## In math, confidence doesn't count

Originally appeared November 18, 2006, in the Salt Lake Tribune.
Appeared various places after that.

About a month ago, the Brookings Institution's Brown Center on Education Policy released a report that, among many other things, produced two sets of statistics from K-12 students in various countries around the world.

The first set recorded achievement on certain standardized math exams. The second attempted to measure the confidence and enjoyment of students by tabulating the percentage who agreed with statements like "I usually do well in mathematics" and "I enjoy mathematics."

The results were surprising. Countries where students displayed confidence in their mathematical abilities invariably recorded lower exam performances, and vice-versa. The United States fell somewhere in the middle on both achievement and confidence, but even here the results raised eyebrows.

U.S. students scored higher on confidence and enjoyment, for instance, than their counterparts in Singapore, but even the least confident Singaporean students outscored the most confident American ones on achievement.

But is any of this really surprising? I've devoted about half of my life studying to become, and now practicing as, a research mathematician. In those years, I've used a lot of adjectives to describe math, but "fun" was one that only rarely surfaced.

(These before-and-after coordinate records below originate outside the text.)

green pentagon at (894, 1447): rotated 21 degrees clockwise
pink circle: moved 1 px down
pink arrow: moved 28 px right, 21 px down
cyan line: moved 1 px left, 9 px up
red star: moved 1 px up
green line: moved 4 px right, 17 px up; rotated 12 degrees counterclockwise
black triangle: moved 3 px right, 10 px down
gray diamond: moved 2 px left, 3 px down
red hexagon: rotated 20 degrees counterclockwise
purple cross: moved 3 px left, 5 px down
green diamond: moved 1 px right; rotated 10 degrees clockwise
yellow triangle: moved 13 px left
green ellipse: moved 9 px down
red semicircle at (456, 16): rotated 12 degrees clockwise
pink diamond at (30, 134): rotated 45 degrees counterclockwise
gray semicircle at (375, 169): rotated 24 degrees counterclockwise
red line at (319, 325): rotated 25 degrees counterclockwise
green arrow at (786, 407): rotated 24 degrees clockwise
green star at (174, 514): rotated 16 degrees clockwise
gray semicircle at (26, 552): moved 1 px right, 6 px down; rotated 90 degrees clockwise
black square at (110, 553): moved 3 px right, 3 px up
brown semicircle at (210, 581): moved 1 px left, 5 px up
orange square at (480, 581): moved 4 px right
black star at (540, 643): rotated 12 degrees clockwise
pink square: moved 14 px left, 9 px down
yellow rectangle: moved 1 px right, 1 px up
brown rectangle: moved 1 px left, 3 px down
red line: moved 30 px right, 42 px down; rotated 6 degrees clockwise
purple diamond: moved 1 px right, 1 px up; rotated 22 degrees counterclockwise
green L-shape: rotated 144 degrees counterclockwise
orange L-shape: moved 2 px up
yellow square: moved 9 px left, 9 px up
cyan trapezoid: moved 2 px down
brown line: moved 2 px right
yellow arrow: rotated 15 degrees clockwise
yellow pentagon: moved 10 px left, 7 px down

Most of the time, my days are spent in utter frustration, stuck in impossible confusion, trying desperately to put together a grand puzzle of which I understand only a few pieces (and those rather dimly). I am reminded constantly of my mathematical limitations and my failings.

An imperfect analogy might be a giant Sudoku puzzle, 81 by 81 say, with absolutely no assurance that the puzzle is arranged to have any solution at all. Of course, it's ultimately not all torment. A tiny fraction of the time I'm visited by a flash of insight when a portion of the puzzle snaps into clear view. But quickly that portion suggests new questions -- new frustrations -- and the process begins anew.

I suspect that the previous paragraph applies with little modification much more broadly. Is writing a significant poem fun? Training to run a four-minute mile? Climbing Everest? I doubt it.

I suspect these are mostly terribly frustrating, exhausting experiences, which even in the best engender deep feelings of inadequacy and at times a complete lack of confidence. But there are brief moments of indescribable exhilaration too -- reaching the summit, crossing the finish line -- which make it all immensely worthwhile and satisfying.

In fact, as I frequently tell my students, I've observed that the truly meaningful experiences in life are often the ones that are the most frustrating. The principle also admits a kind of converse: If something is too easy, then most of the time it is not significant. It's a simple proposition, but one that took me a long time to absorb properly.

Which brings me back to the Brookings study. Do students in Singapore really develop an earlier understanding that the process of meaningful learning is invariably not all that much fun? It's not likely, since that sort of understanding requires quite a bit of experience and maturity.

But I bet that their teachers possess this understanding in some form and are not afraid to embrace it. In the end, that's what a student really needs.